Invitation à se poser
D’abord le practice.Vaste, propre, un staff souriant, trois pros disponibles pour remettre le swing en place. J’ai tapé les premières balles avec l’impression que mon corps retrouvait un langage qu’il avait un peu oublié. La forêt autour ajoutait un feeling presque japonais. On aurait presque pu s’attendre à apercevoir le Mont Fuji. Harmonie, verticalité, concentration et un petit chatouillis d’ego quand j’ai calé deux balles parfaites d’affilée. Ça aurait mérité quelques applaudissements. Rien. Tant pis.
Une carte postale
Puis le parcours. Et là, un vrai test. Plus de 6200 mètres de mouvements, de perspectives, de pièges élégants et de fairways qui tournent comme des phrases bien écrites. Le dessin de Ronald Fream (encore lui), c’est de la littérature sportive. Des trouées dans la forêt, des départs en surplomb qui vous donnent l’impression de parler au paysage, des greens où l’œil croit comprendre mais où la balle, elle, a visiblement son propre dialecte. Le 7, par exemple, une carte postale vivante. J’y ai perdu une balle.
Ce qui frappe surtout, c’est la sensation d’être seule au monde. La forêt, le silence, quelques oiseaux. Par moments, j’avais l’impression que la nature retenait son souffle pour me laisser jouer. Et c’est sans doute pour ça qu’on comprend vite que les habitués l’adorent. Ici, vous jouez contre vous-même, mais avec style. Après le dernier putt, donné je tiens à le préciser, je suis restée quelques minutes devant le panorama. Ça sentait la mousse, le bois humide, et cette fatigue saine qui vous dit que la journée a été bonne. J’ai pensé à ce que m’avait dit le golfeur de la veille. Alors oui, l’Isle Adam teste. Mais il récompense aussi. Et dans cette équation-là, on progresse sans même s’en rendre compte.

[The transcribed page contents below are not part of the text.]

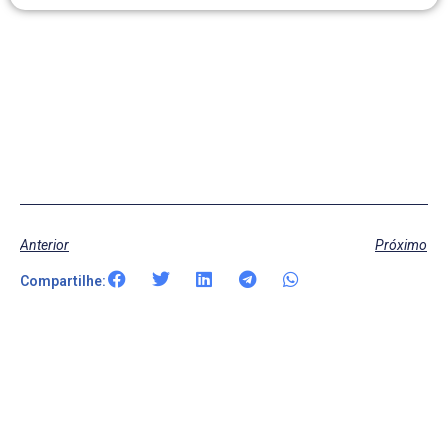
Anterior
Próximo
Compartilhe: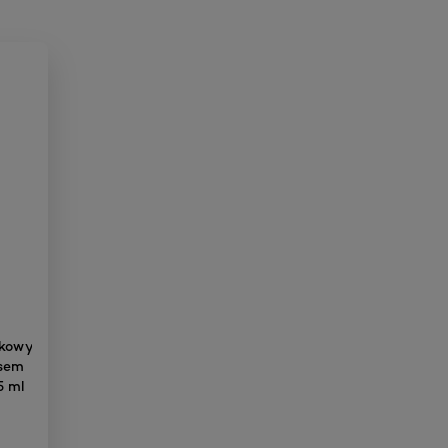
zkowy
asem
5 ml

Retour au domaine avec un thé sur la terrasse, la vue sur le parcours qui défile, les jambes lourdes, l’esprit léger. Et cette pensée qui vous prend parfois, et si le luxe était tout simplement d’être exactement là où on devrait être ? Vous avez 2 heures. Deux nuits ici, et j’avais l’impression d’en avoir vécu cinq. Le Domaine des Vanneaux n’est pas juste un resort, c’est un sas, une parenthèse, une petite mise à jour de votre logiciel intérieur. Golf, spa, bistronomie, nature, calme. Tout s’imbrique avec une harmonie presque suspecte. À croire que quelqu’un a vraiment pensé au golfeur avant de penser au bâtiment. En repartant, comme souvent, j’ai lancé un dernier regard vers le practice, comme on regarde quelqu’un qu’on a envie de revoir mais sans avoir à le lui dire. Mais au fond de moi, je me suis quand même dit, la prochaine fois, je prendrai un départ plus tôt pour profiter, encore un peu plus, de ce calme sur un des plus beaux parcours d’Île-de-France.
Parce que ce lieu, on y retourne. Avec certitude.